* _REQUIREMENT_:
Each line of the data below that holds the word "made" is to be reported in full.

(Collected data)
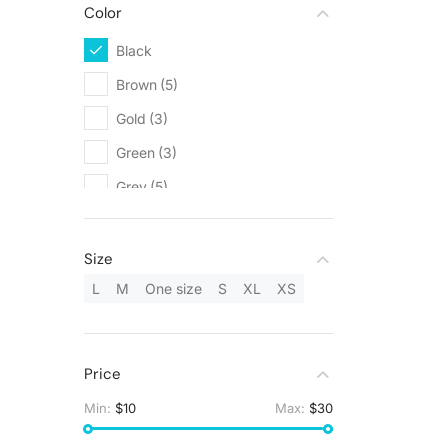
Color
Black
(5)
Brown
(5)
Gold
(3)
Green
(3)
Grey
(5)
Orange
(1)
Red
(1)
Size
Silver
(3)
L
M
One size
S
XL
XS
White
(9)
Yellow
(1)
Price
Min:
$10
Max:
$30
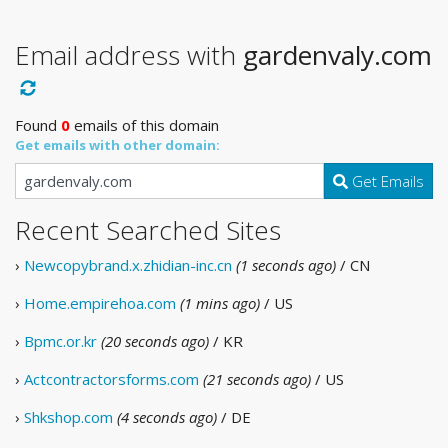
Email address with
gardenvaly.com
Found
0
emails of this domain
Get emails with other domain:
Get Emails
Recent Searched Sites
›
Newcopybrand.x.zhidian-inc.cn
(1 seconds ago)
/ CN
›
Home.empirehoa.com
(1 mins ago)
/ US
›
Bpmc.or.kr
(20 seconds ago)
/ KR
›
Actcontractorsforms.com
(21 seconds ago)
/ US
›
Shkshop.com
(4 seconds ago)
/ DE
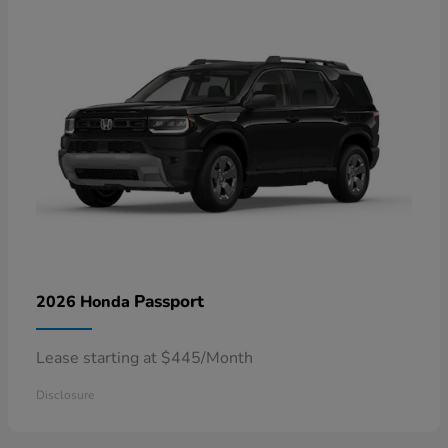
Passport
2026 Honda
Lease starting at $445/Month
Disclosure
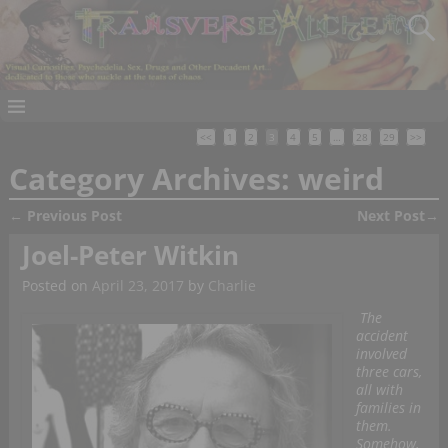
<<
1
2
3
4
5
…
28
29
>>
Category Archives:
weird
←
Previous Post
Next Post
→
Post navigation
Joel-Peter Witkin
Posted on
April 23, 2017
by
Charlie
The
accident
involved
three cars,
all with
families in
them.
Somehow,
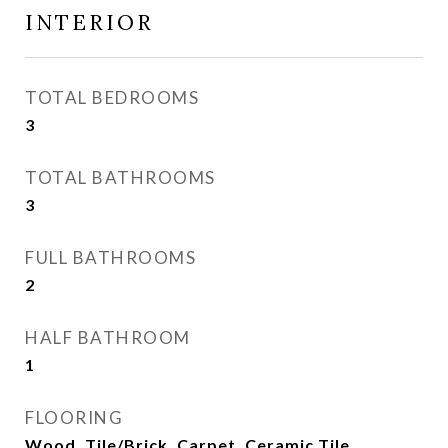
INTERIOR
TOTAL BEDROOMS
3
TOTAL BATHROOMS
3
FULL BATHROOMS
2
HALF BATHROOM
1
FLOORING
Wood, Tile/Brick, Carpet, Ceramic Tile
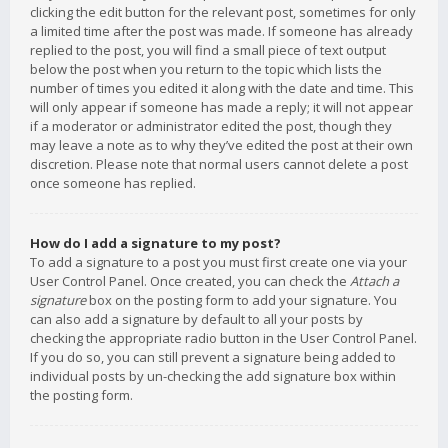
clicking the edit button for the relevant post, sometimes for only
a limited time after the post was made. If someone has already
replied to the post, you will find a small piece of text output
below the post when you return to the topic which lists the
number of times you edited it along with the date and time. This
will only appear if someone has made a reply; it will not appear
if a moderator or administrator edited the post, though they
may leave a note as to why they’ve edited the post at their own
discretion. Please note that normal users cannot delete a post
once someone has replied.
How do I add a signature to my post?
To add a signature to a post you must first create one via your
User Control Panel. Once created, you can check the
Attach a
signature
box on the posting form to add your signature. You
can also add a signature by default to all your posts by
checking the appropriate radio button in the User Control Panel.
If you do so, you can still prevent a signature being added to
individual posts by un-checking the add signature box within
the posting form.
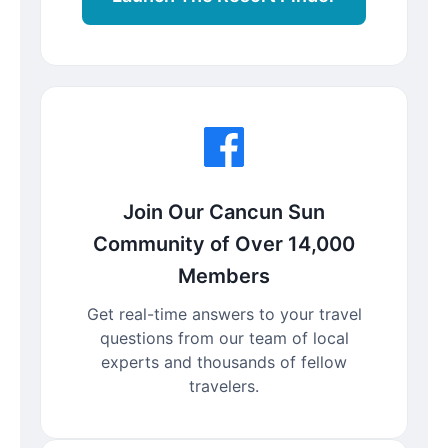
Join Our Cancun Sun
Community of Over 14,000
Members
Get real-time answers to your travel
questions from our team of local
experts and thousands of fellow
travelers.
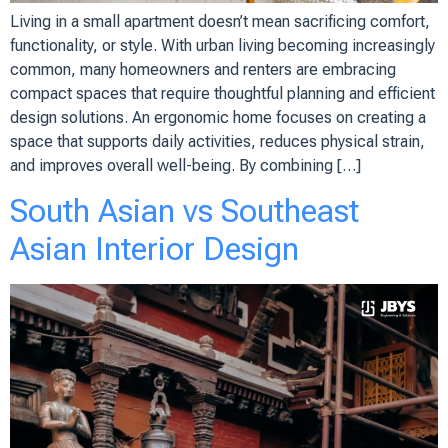
Living in a small apartment doesn’t mean sacrificing comfort,
functionality, or style. With urban living becoming increasingly
common, many homeowners and renters are embracing
compact spaces that require thoughtful planning and efficient
design solutions. An ergonomic home focuses on creating a
space that supports daily activities, reduces physical strain,
and improves overall well-being. By combining […]
South Asian vs Southeast
Asian Interior Design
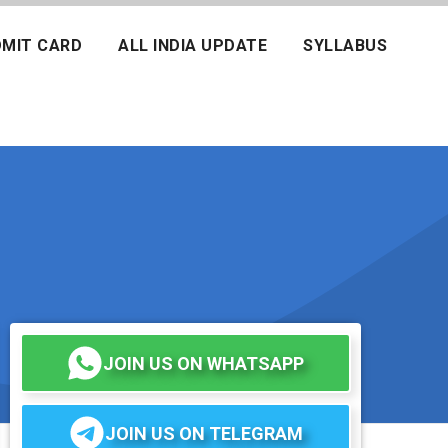
MIT CARD
ALL INDIA UPDATE
SYLLABUS
JOIN US ON WHATSAPP
JOIN US ON TELEGRAM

* _SOLUTION FOR THIS EXERCISE_:
a limited time after the post was made. If someone has already
will only appear if someone has made a reply; it will not appear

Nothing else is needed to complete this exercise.